Magnetic Fields, 2019
Gió Marconi, Milan, Italy
Link to Exhibition
Enrico Baj, Gina Beavers, Genesis Belanger, Kerstin Brätsch, Elaine Cameron-Weir, Santiago De Paoli, Richard Hamilton, Hannah Levy, Louise Nevelson, Virginia Overton, Julia Phillips, Man Ray, Emily Mae Smith, Summer Wheat
In 1919 André Breton and Paul Soupault conducted one of the first legendary automatic writing experiments: for whole days and sleepless nights Breton and Soupault wrote texts together, following free associations and random verbal combinations, trying to break free from the control of reason. These free thoughts were collected in the book The Magnetic Fields, which appeared in 1920, a few years before the official birth of Surrealism, consecrated by the 1924 manifesto. The Magnetic Fields can be considered the first literary work based on automatic writing. It contains an uninterrupted flow of texts steeped in images which flow from the unconscious: dreams, hallucinations and deep desires, far from the utilitarian logic of common language, espouse instead a rich and generative narrative of new links with reality.

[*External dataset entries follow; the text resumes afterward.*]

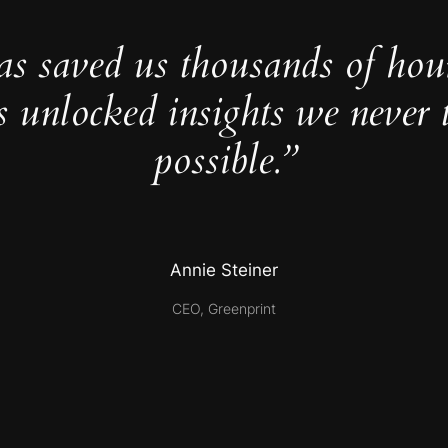
as saved us thousands of hou
s unlocked insights we never 
possible.”
Annie Steiner
CEO, Greenprint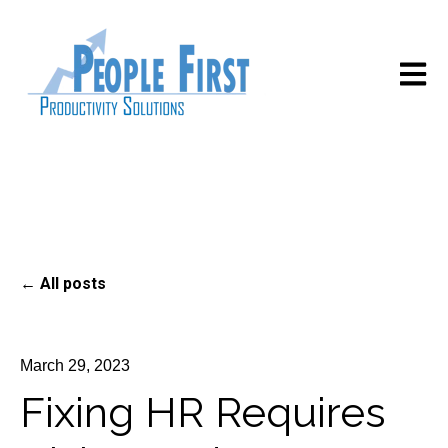
Open m
All posts
March 29, 2023
Fixing HR Requires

Now, one hundred years later, The Magnetic Fields exhibition takes its inspiration from this essential surrealist text in order to create a dialogue between different generations of artists who use the representation of the body and its metamorphoses as vehicles for reflecting on issues such as identity and desire. By comparing the work of historic artists such as Man Ray with those of various heirs of surrealist sensibility, such as Enrico Baj, Richard Hamilton and Louise Nevelson, The Magnetic Fields exhibition also introduces the work of various young artists who practise a form of Neo-Surrealism, combining a renewed interest in figuration with darker tendencies or, alternatively, with a joyful sense of wonder and amazement. Through a closely woven intergenerational dialogue, the exhibition records the forces of attraction and repulsion that interconnect the works of various contemporary and modern artists across the years, linking major figures of the twentieth century with promising young international artists.
Curated by Cecilia Alemani, the exhibition focuses on the representation of the body – especially the female body – in order to analyse and contrast different notions of sexuality and self-definition. With its array of fetishes and totems, The Magnetic Fields presents a range of fantastical anatomies, in which the body is represented in a constant stream of transformation: dispossessed, dematerialised and recomposed. Installed as a chamber of wonders – or a camera oscura, to mention one of the over twenty important works by Man Ray on display – The Magnetic Fields alternates faces and portraits, anthropomorphic objects and bodies without organs, talismans and mutant dummies.